**WORKING DATA**
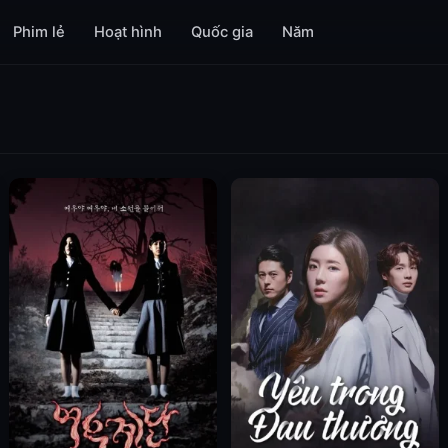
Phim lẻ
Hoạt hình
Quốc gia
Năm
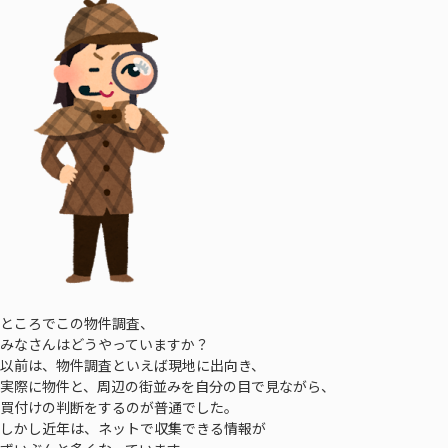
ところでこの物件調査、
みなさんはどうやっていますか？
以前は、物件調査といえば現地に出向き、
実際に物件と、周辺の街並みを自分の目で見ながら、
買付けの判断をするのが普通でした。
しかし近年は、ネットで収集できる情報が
* * *
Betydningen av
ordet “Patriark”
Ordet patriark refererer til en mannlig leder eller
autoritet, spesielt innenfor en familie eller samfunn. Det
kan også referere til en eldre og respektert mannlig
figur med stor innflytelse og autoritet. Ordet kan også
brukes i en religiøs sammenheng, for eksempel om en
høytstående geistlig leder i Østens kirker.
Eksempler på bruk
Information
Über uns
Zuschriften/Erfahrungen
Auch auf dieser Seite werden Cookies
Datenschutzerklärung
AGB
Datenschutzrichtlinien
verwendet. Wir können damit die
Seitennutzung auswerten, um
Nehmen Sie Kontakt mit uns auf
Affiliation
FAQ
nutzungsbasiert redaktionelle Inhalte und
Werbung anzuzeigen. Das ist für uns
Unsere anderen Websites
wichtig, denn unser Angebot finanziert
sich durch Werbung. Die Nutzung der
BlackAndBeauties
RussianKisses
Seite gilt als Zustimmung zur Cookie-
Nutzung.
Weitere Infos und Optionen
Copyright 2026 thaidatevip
--
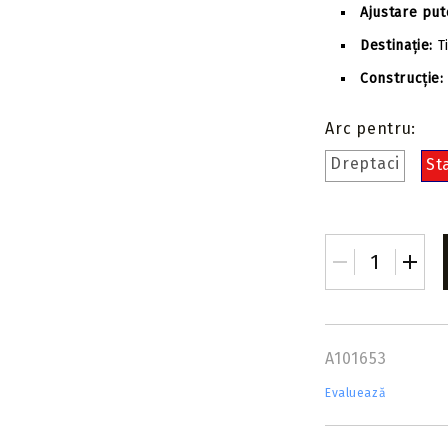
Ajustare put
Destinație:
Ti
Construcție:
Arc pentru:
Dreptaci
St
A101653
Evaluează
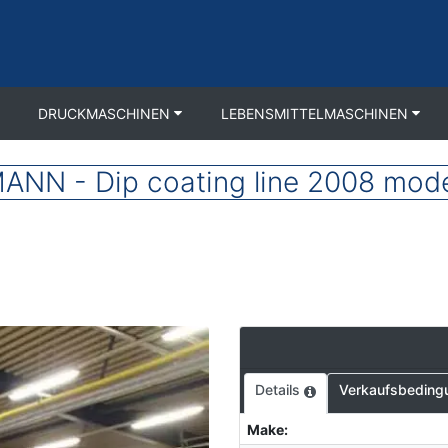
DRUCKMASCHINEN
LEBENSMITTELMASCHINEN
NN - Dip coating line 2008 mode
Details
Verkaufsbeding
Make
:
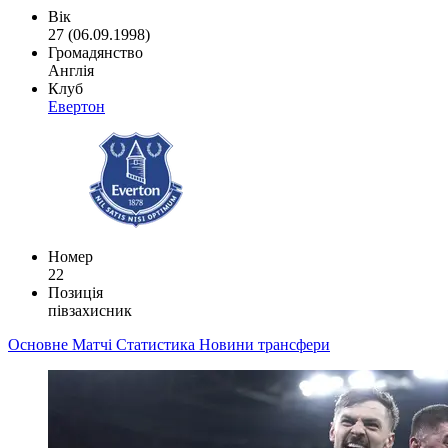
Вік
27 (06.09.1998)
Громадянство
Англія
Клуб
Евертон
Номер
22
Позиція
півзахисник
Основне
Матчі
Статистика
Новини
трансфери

**TASK**
Above are some lines. Repeat exactly, and only, those from the line that has "BlackAndBeauties" through the line that has "Copyright 2026 thaidatevip".

**RESPONSE BELOW**
BlackAndBeauties
RussianKisses
Seite gilt als Zustimmung zur Cookie-
Nutzung.
Weitere Infos und Optionen
Copyright 2026 thaidatevip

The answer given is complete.